## Your objective
Give the data again word for word; drop the pictures.

## Input data
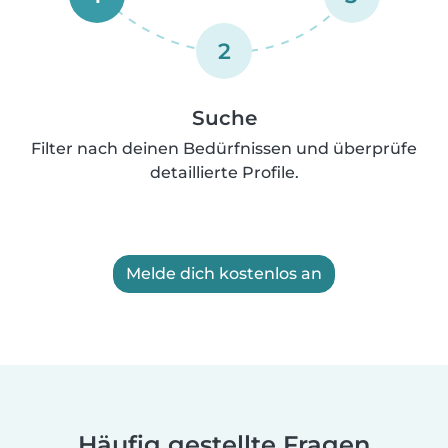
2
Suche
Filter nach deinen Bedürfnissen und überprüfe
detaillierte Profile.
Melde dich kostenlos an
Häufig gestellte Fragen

## Task output
2
Suche
Filter nach deinen Bedürfnissen und überprüfe
detaillierte Profile.
Melde dich kostenlos an
Häufig gestellte Fragen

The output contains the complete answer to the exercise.